Building multi-agent systems with Google ADK — a field guide.

Most agentic projects don't need multi-agent. A single well-prompted LLM with three good tools will outperform a carefully orchestrated five-agent pipeline ninety percent of the time. The other ten percent — the ones where one model can't hold the whole problem in its head — are where Google's Agent Development Kit (ADK) earns its weight.

Google's Agent Development Kit (ADK) is an open-source, code-first framework for building production agents. It's model-agnostic (Gemini, Claude, Gemma, Ollama, vLLM, LiteLLM all plug in), deployment-agnostic (local, Cloud Run, GKE, or Vertex AI Agent Engine), and the thing it gets right that most agent frameworks get wrong is treating workflow control as a first-class concept, separate from LLM-driven reasoning. This post is a field guide to the parts that matter.
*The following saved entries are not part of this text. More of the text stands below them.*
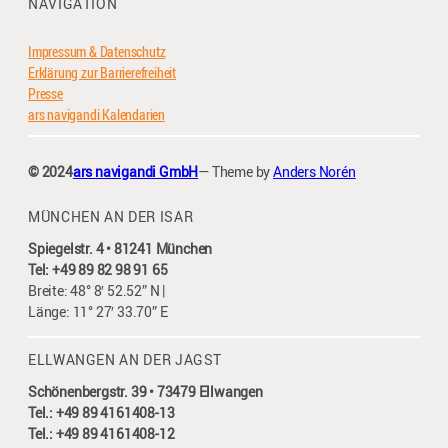
NAVIGATION
Impressum & Datenschutz
Erklärung zur Barrierefreiheit
Presse
ars navigandi Kalendarien
© 2024
ars navigandi GmbH
— Theme by
Anders Norén
MÜNCHEN AN DER ISAR
Spiegelstr. 4 • 81241 München
Tel: +49 89 82 98 91 65
Breite: 48° 8′ 52.52” N |
Länge: 11° 27′ 33.70” E
ELLWANGEN AN DER JAGST
Schönenbergstr. 39 • 73479 Ellwangen
Tel.: +49 89 4161408-13
Tel.: +49 89 4161408-12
The mental model: three kinds of agent

Everything in ADK extends a single BaseAgentclass, but the framework split into three categories that map cleanly onto how you actually think about agentic work:

LLM agents (LlmAgent, also aliased as Agent) — the LLM is in the driver's seat. It reasons, picks tools, decides when to hand off to another agent. Use these when the task genuinely benefits from a model's judgment on every turn.
Workflow agents — deterministic. No LLM decides control flow. Three flavors: SequentialAgent, ParallelAgent, LoopAgent. Use these when you know the steps in advance and don't want a model improvising the order on you.
Custom agents — subclass BaseAgent and implement _run_async_impl. Use these when you need control flow neither an LLM nor a built-in workflow can express — typically business rules, gating logic, or integrations that should never depend on a model's mood.

The first design decision in any ADK project is choosing which of these three categories each step in your workflow belongs to. Get that wrong and you spend the rest of the project debugging an LLM's improvisation when a for loop would have done the job.

Composition: three ways agents call each other

ADK gives you three ways to wire agents together, and the difference matters more than the docs make it sound.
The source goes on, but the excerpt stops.